The Roskamp Institute, was co-founded by Robert and Diane Roskamp, and Fiona Crawford and Michael Mullan in Sarasota, Florida in 2003. It is a nonprofit biomedical research facility specializing neurological research including Alzheimer's disease, traumatic brain injury, Gulf War syndrome, and posttraumatic stress disorder. It also operates an onsite neurology clinic. The institute is focused on finding the causes and treatments for neuropsychiatric and neurodegenerative diseases.

The institute's lead researchers, Michael Mullan and Fiona Crawford, were members of a team of scientists who discovered the first genetic errors causing Alzheimer's disease in 1991 in the APP gene in early onset familial cases. Mullan and Crawford also discovered the Swedish mutation which has been incorporated into transgenic mice which are widely used to understand the disease and test new treatments.
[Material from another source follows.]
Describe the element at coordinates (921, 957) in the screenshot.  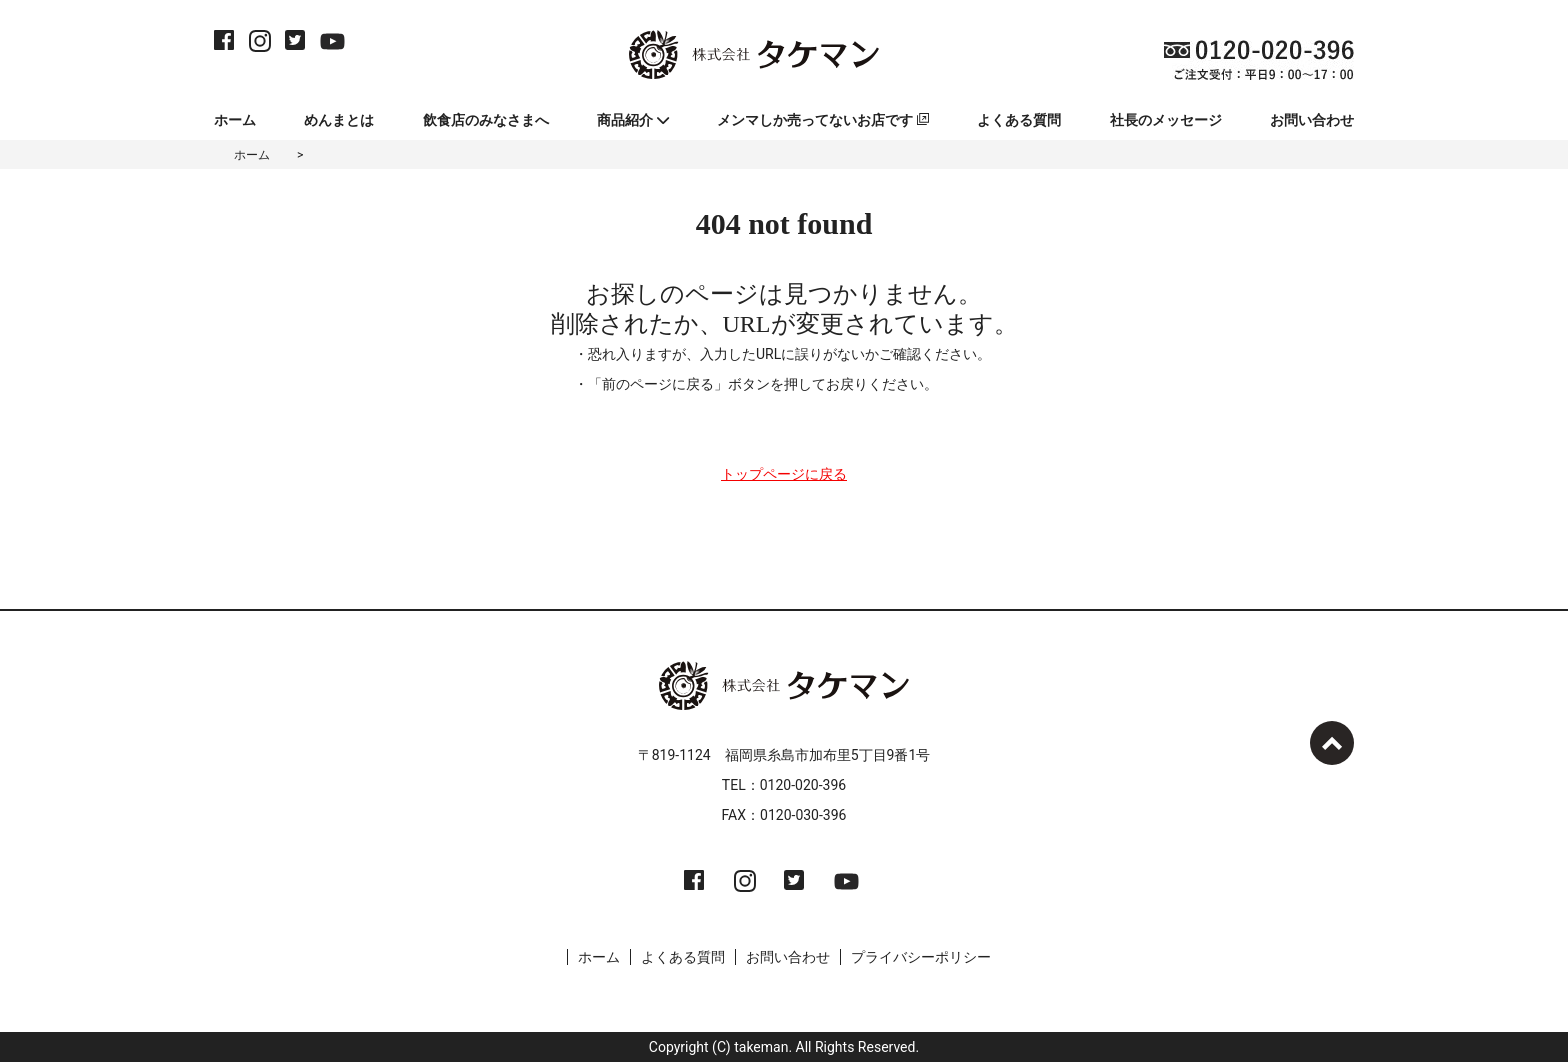
I see `プライバシーポリシー` at that location.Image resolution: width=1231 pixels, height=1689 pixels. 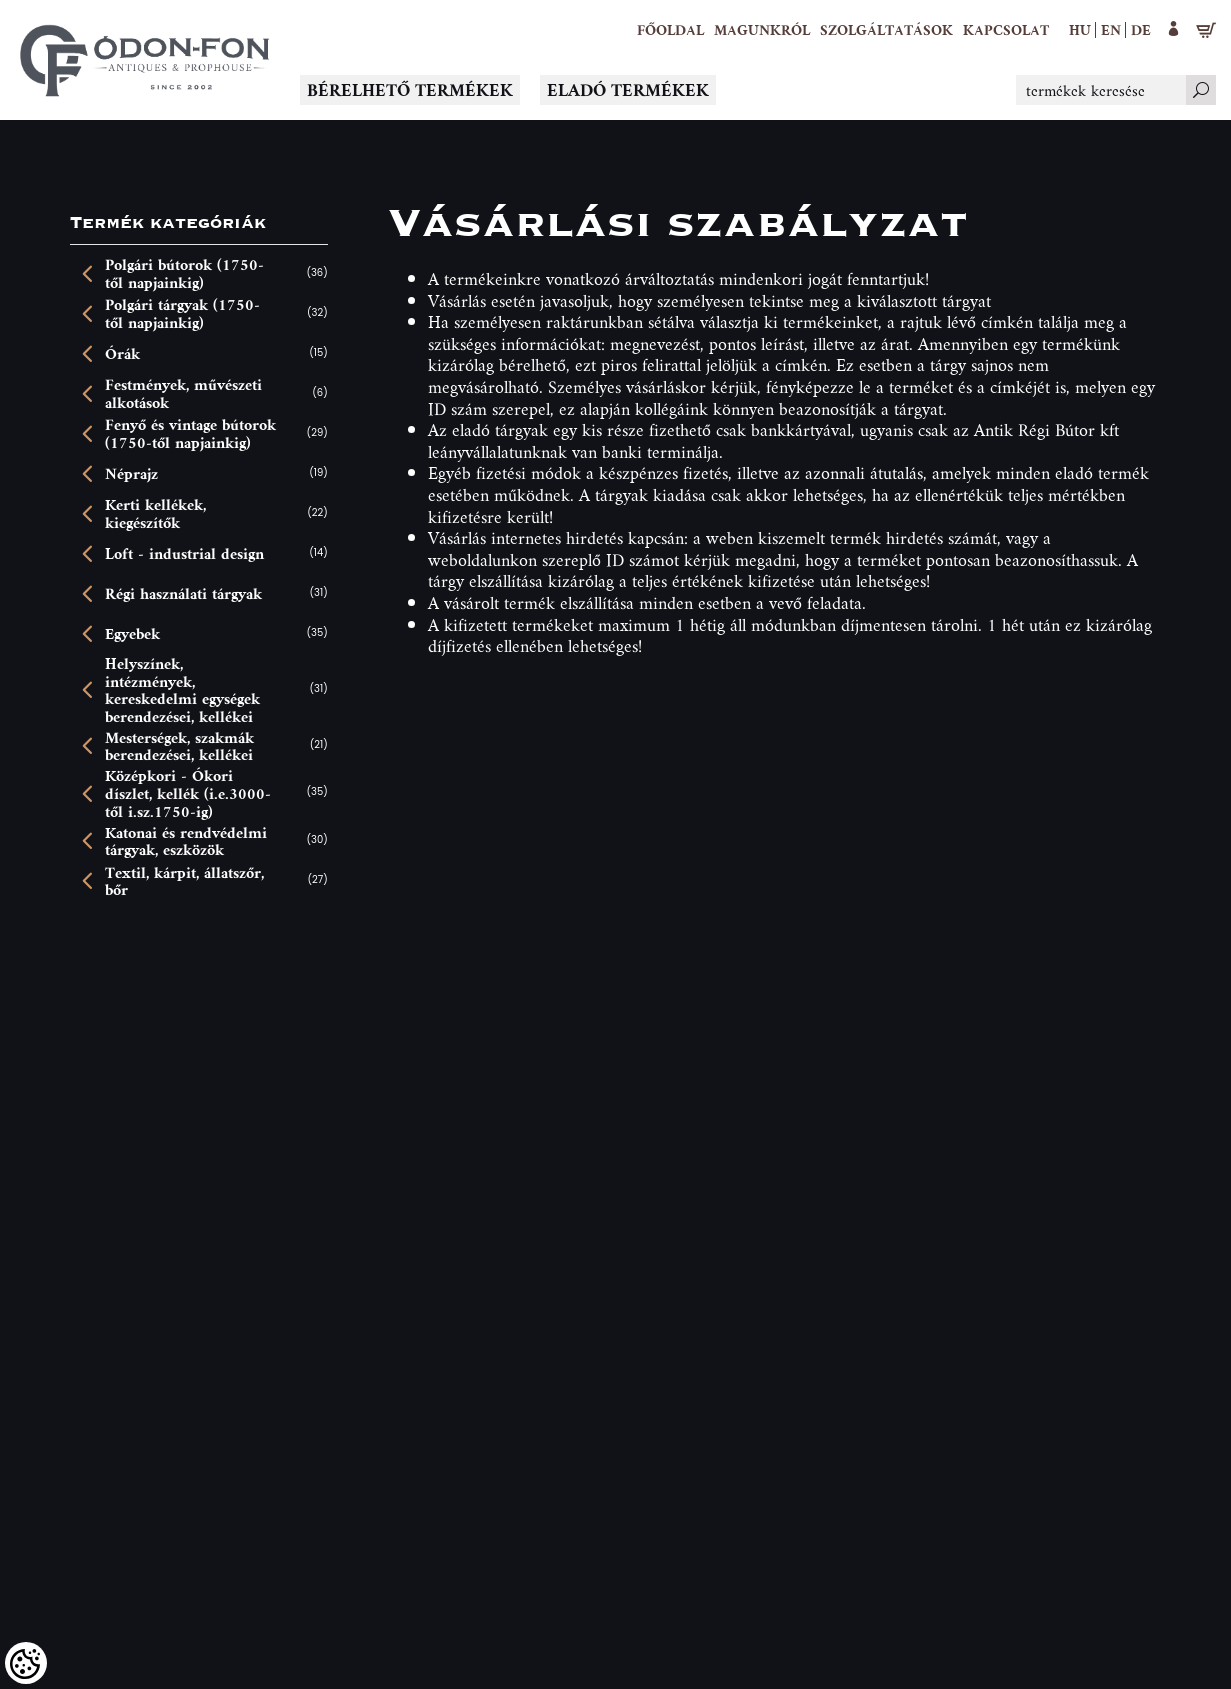 I want to click on Katonai és rendvédelmi tárgyak, eszközök, so click(x=186, y=841).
The institute is particularly focused on translational research that can lead to novel drug or other therapeutic interventions in neurodegenerative disorders. In this regard, Institute scientists discovered that certain members of a class of drugs called dihydropyridines [DHPs] can lower the levels of amyloid beta in the brains of transgenic models of the disease and decided to take one of them, nilvadipine, forward into clinical trials for Alzheimer's disease. This work was conducted by Archer Pharmaceuticals, a for-profit spin off of the institute, headed by Mullan. In partnership with colleagues at Trinity College, Dublin led by Brian Lawlor, Archer and Institute scientists conducted an open label phase I/II trial of nilvadipine in mild to moderate Alzheimer's disease subjects. More recently, in collaboration with multiple partners at academic institutes in Europe, and again led by Lawlor, Archer and Roskamp Institute scientists partnered to conduct a phase III clinical trial of nilvadipine in mild to moderate Alzheimer's disease.

The institute is currently housed in a 41000 sqft scientific research facility in Sarasota, Florida. The institute facility contains mass spectrometry, pathology, microscopy, certified GMO testing, and chemistry labs. The organization employs more than 50 scientists, technicians, clinicians, and other research staff.